On altı yıl önceydi…
Aralık ayının keskin soğuğu sokaklara çökmüş, sanki gökyüzü bile yas tutmaya hazırlanıyordu.
O gün bir kurşun, sadece bir gazeteciyi değil; Anadolu’nun sesini, taşranın nefesini, bir şehrin vicdanını hedef aldı.
Cihan Hayırsevener toprağa değil, bu ülkenin utanç hanesine gömüldü.
Cihan;
kalemiyle savaşan,
adaletin izini süren,
korkunun yüzüne bakıp geri çekilmeyen bir meslektaşımızdı.
Yetim hakkı vardı yazdıklarında.
Kirli elleri ifşa etmekten geri durmadı.
Bandırma’daki ihale usulsüzlüklerinin üzerine gidiyordu;
“Burada yetimin hakkı var Ramazan… Susarsak yarın yüzümüze bakamaz bu şehir.
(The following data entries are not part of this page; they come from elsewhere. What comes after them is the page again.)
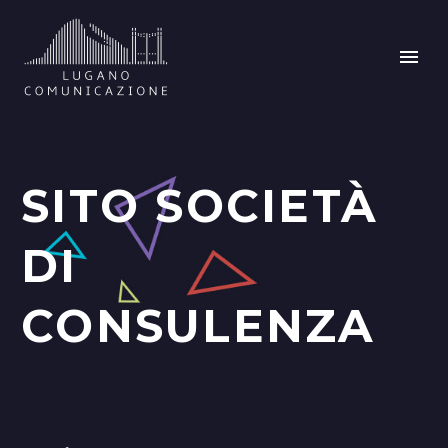
SITO SOCIETÀ
DI
CONSULENZA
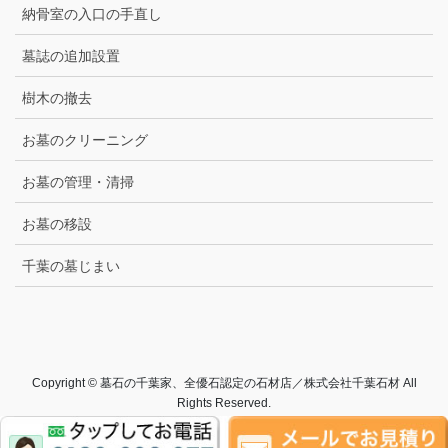
納骨室の入口の手直し
墓誌の追加設置
樹木の撤去
お墓のクリーニング
お墓の管理・清掃
お墓の移設
千葉の墓じまい
Copyright © 墓石の千葉家、全優石認定の石材店／株式会社千葉石材 All
Rights Reserved.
Biz de vebaliyle yaşarız” demişti.
Onu son gördüğüm gün…
Gözleri uzaklara dalıp, sesi çatlayarak bana şunu fısıldadı:
“İçimde kötü bir his var… Bunlar iyice kudurdu. Bir şey olacak…”
Biliyordu.
Bir insan, kaderin ayak seslerini bazen duyar.
Bir hafta sonra pusuda bekleyen karanlık yüzünü gösterdi.
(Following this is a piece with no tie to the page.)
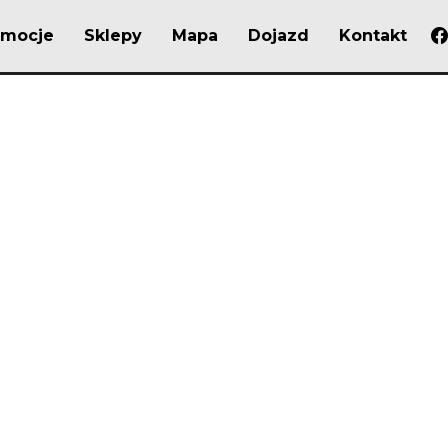
omocje
Sklepy
Mapa
Dojazd
Kontakt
Cihan’ı gazetesine giderken alçakça öldürdüler.
Biz acımızı içimize gömdük.
Anadolu’nun yasını Anadolu tuttu.
Çünkü büyük şehirler, kendi sahnesi dışında yaşanana çoğu zaman kördür.
İstanbul’un ve Ankara’nın ışıkları o kadar parlak ki,
Anadolu’da sönen bir ömrün gölgesini bile görmediler.
“Duymadım… Görmedim… Bilmiyorum…” diye geçiştirdiler.
Milli Mücadale döneminde gazeteleriyle bayraklaşan Balıkesir'in ilk basın şehitlerinden birine,
bir damla vefa gösterme zahmetine girmediler.
Ama bir televizyon figürü tokat yiyince,
sahte kahramanlık gösterileriyle ortalığı ayağa kaldırdılar.
Sloganlar attılar, timsah gözyaşları döktüler.
Mağdur ünlüyse, vicdan bir anda hatırlanıyor;
mağdur Anadolu’yduysa sessizlik büyüyor.
Sopa yiyen Dursunbeyli olunca,
üç kişi duyuyor, dördüncüsü dönüp bakmıyor.
Gazeteci taşralı olunca,
cenazesine gitmeye bile cesaret edemiyorlar.
Korku, vefayı boğuyor.
Sözde duyarlılık, iş vitrine gelince hatırlanıyor.
Bugün herkes “çürüyoruz” diye şikâyet ediyorsa,
sebebi Anadolu değil…
Sebebi; bu ülkeyi iki şehirden ibaret sanıp geri kalanını unutanlar.
Hakikatin damarını kurutanlar.
Karanlığı büyütenler.
Benim gönlümde;
Uğur Mumcu neyse, Abdi İpekçi neyse, Cihan Hayırsevener de odur.
Aynı karanlığın hedefi, aynı cesaretin mirasıdır.
Gazetecileri öldürerek, döverek, susturarak bu memleketi diz çöktüreceklerini sananlara bir çift sözüm var:
Hakikatin önüne set kurulur, ama asla durdurulamaz.
Karanlık uzun sürer, ama bir gün mutlaka hesap sorulur.
Hakikatin yolu, bazen kanla çizilir; ama sonunda her zaman hak olan kazanır
Bugün Cihan’ın mezarına rüzgâr dokunuyor,
bizim içimizde ise hâlâ onun sesi yankılanıyor:
“Yetim hakkı vardır…”
Cihan'ın kelimeleri hâlâ ayaktadır.
Onun cesareti hâlâ bizimledir.
Onun bıraktığı hakikat borcu hâlâ omuzlarımızdadır.
Cihan’ı;
öfkeyle, acıyla, ama en çok da saygıyla anıyorum.